SystemsGenetics / KINC

Knowledge Independent Network Construction
MIT License
11 stars 4 forks source link

Filtering by rank, top_n argument is confusing #177

Closed spficklin closed 4 years ago

spficklin commented 4 years ago

Issue

This fixes issue #155 raised by @JohnHadish. Previously, the top_n argument of the kinc-filter-rank.R script retrieved all edges that have a rank less than or equal to the specified top_n argument. Because edges can have the same rank this meant you would sometimes get a lot more edges than you bargained for and would make working with the resulting network difficult if it was bigger than you expected.

The Fix

This PR adjust the script so that the actual number of edges specified by top_n are returned. So for example, if you set a top_n of 20000 then the top 20,000 edges for each condition will be returned.

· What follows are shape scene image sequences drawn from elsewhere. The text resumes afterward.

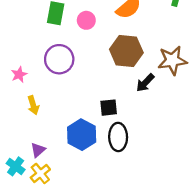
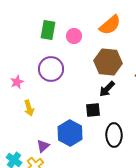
black arrow: (145, 83) -> (107, 89), moved
black ellipse: (118, 137) -> (114, 135), moved
purple triangle: (38, 150) -> (43, 146), moved

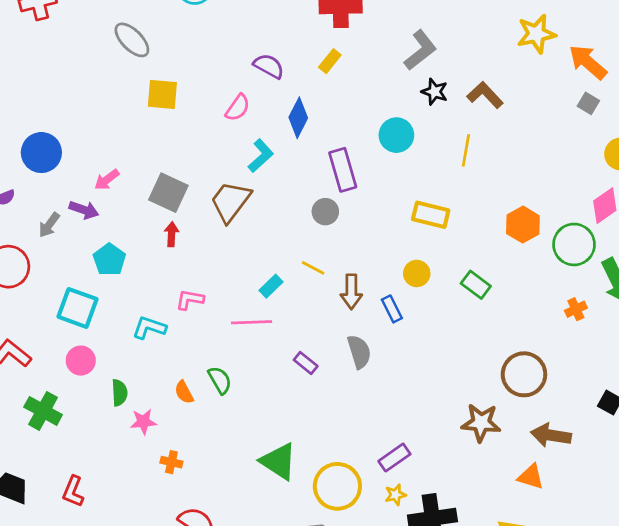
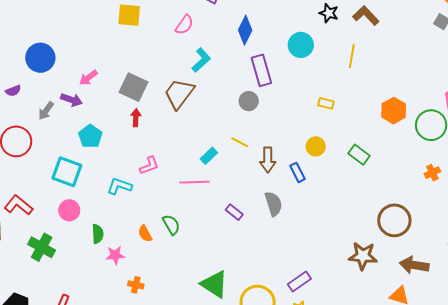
blue diamond: (298, 118) -> (245, 30), moved
yellow rectangle: (431, 215) -> (326, 103), size x0.6
pink L-shape: (190, 300) -> (149, 166), turned 150

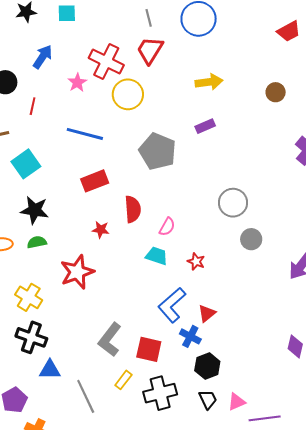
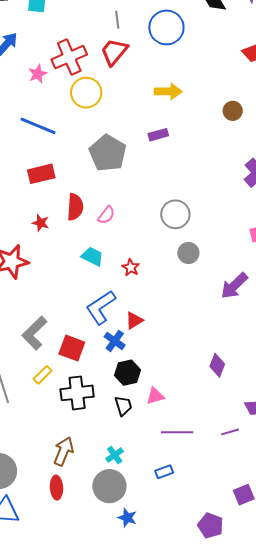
red cross: (106, 61) -> (69, 57), turned 32
pink semicircle: (167, 227) -> (106, 215), moved
pink triangle: (237, 402) -> (155, 396), moved

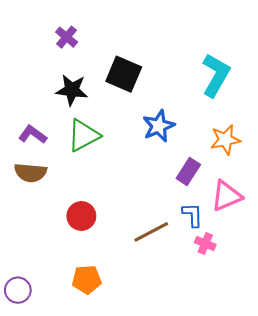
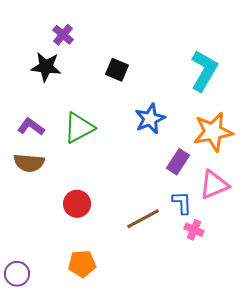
black square: (124, 74) -> (117, 70), size x0.7
black star: (72, 90) -> (46, 67), moved
orange star: (225, 140) -> (213, 132), size x1.4

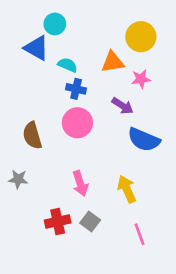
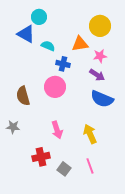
blue cross: (76, 89) -> (63, 64), moved
purple arrow: (123, 106) -> (97, 75), moved
gray square: (90, 222) -> (64, 169), moved
pink line: (139, 234) -> (90, 166), moved

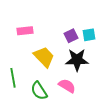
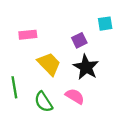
cyan square: (89, 35) -> (105, 24), moved
black star: (77, 60) -> (86, 67), turned 30

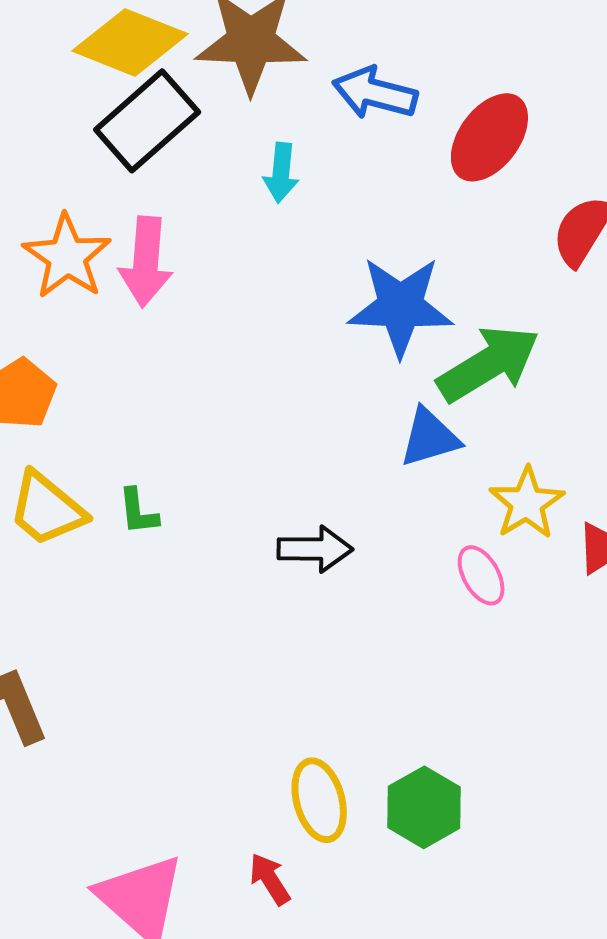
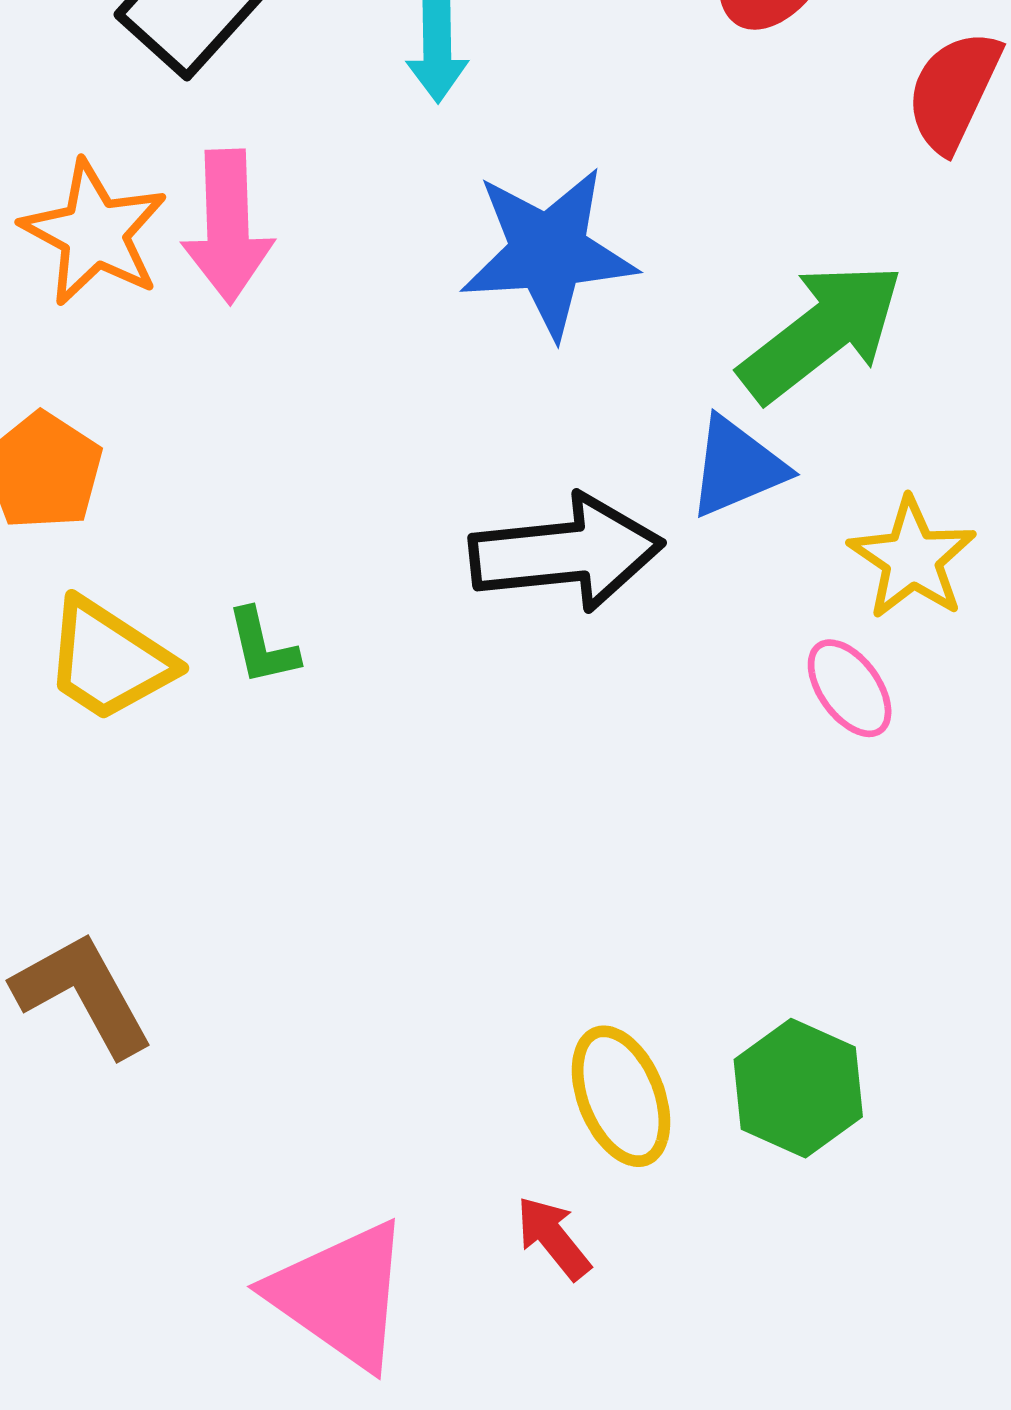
blue star: (400, 306) -> (548, 252), moved
black arrow: (315, 549) -> (566, 553), moved, size x1.5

Also, the kinc-filter-rank.R script has a nice update with this PR, in that if it saves the ranked network in an .RData file so that each time you run it, it no longer has to calculate the ranks each time. That saves a lot of time.

You have to have dplyr >= 1.0.0 or you might get an error about splice_head not being found. If you get the error, just update dplyr in R.

How to Test

To test, run the example data. using the kinc-gmm-run.sh script. Then go into the results directory and run the following to retrieve all edges.

kinc-filter-rank.R \
    --net "PRJNA301554.slim.GEM.log2.paf-th0.00-p1e-3-rsqr0.30-filtered.GCN.txt" \
    --out_prefix "PRJNA301554.slim.GEM.log2.paf-th0.00-p1e-3-rsqr0.30-filtered" \
    --top_n 20000

kinc-filter-rank.R \
    --net "PRJNA301554.slim.GEM.log2.paf-th0.00-p1e-3-rsqr0.30-filtered.GCN.txt" \
    --out_prefix "PRJNA301554.slim.GEM.log2.paf-th0.00-p1e-3-rsqr0.30-filtered" \
    --save_condition_networks \
    --top_n 20000

kinc-filter-rank.R \
    --net "PRJNA301554.slim.GEM.log2.paf-th0.00-p1e-3-rsqr0.30-filtered.GCN.txt" \
    --out_prefix "PRJNA301554.slim.GEM.log2.paf-th0.00-p1e-3-rsqr0.30-filtered" \
    --save_condition_networks --unique_filter "label" \
    --top_n 20000

kinc-filter-rank.R \
    --net "PRJNA301554.slim.GEM.log2.paf-th0.00-p1e-3-rsqr0.30-filtered.GCN.txt" \
    --out_prefix "PRJNA301554.slim.GEM.log2.paf-th0.00-p1e-3-rsqr0.30-filtered" \
    --save_condition_networks --unique_filter "class" \
    --top_n 20000

The run the following to just get 20 edges:

kinc-filter-rank.R \
    --net "PRJNA301554.slim.GEM.log2.paf-th0.00-p1e-3-rsqr0.30-filtered.GCN.txt" \
    --out_prefix "PRJNA301554.slim.GEM.log2.paf-th0.00-p1e-3-rsqr0.30-filtered" \
    --top_n 20

kinc-filter-rank.R \
    --net "PRJNA301554.slim.GEM.log2.paf-th0.00-p1e-3-rsqr0.30-filtered.GCN.txt" \
    --out_prefix "PRJNA301554.slim.GEM.log2.paf-th0.00-p1e-3-rsqr0.30-filtered" \
    --save_condition_networks \
    --top_n 20

kinc-filter-rank.R \
    --net "PRJNA301554.slim.GEM.log2.paf-th0.00-p1e-3-rsqr0.30-filtered.GCN.txt" \
    --out_prefix "PRJNA301554.slim.GEM.log2.paf-th0.00-p1e-3-rsqr0.30-filtered" \
    --save_condition_networks --unique_filter "label" \
    --top_n 20

kinc-filter-rank.R \
    --net "PRJNA301554.slim.GEM.log2.paf-th0.00-p1e-3-rsqr0.30-filtered.GCN.txt" \
    --out_prefix "PRJNA301554.slim.GEM.log2.paf-th0.00-p1e-3-rsqr0.30-filtered" \
    --save_condition_networks --unique_filter "class" \
    --top_n 20

Look at the resulting files and you should in the second run only 20 edges per condition (at most, less if fewer than that existed).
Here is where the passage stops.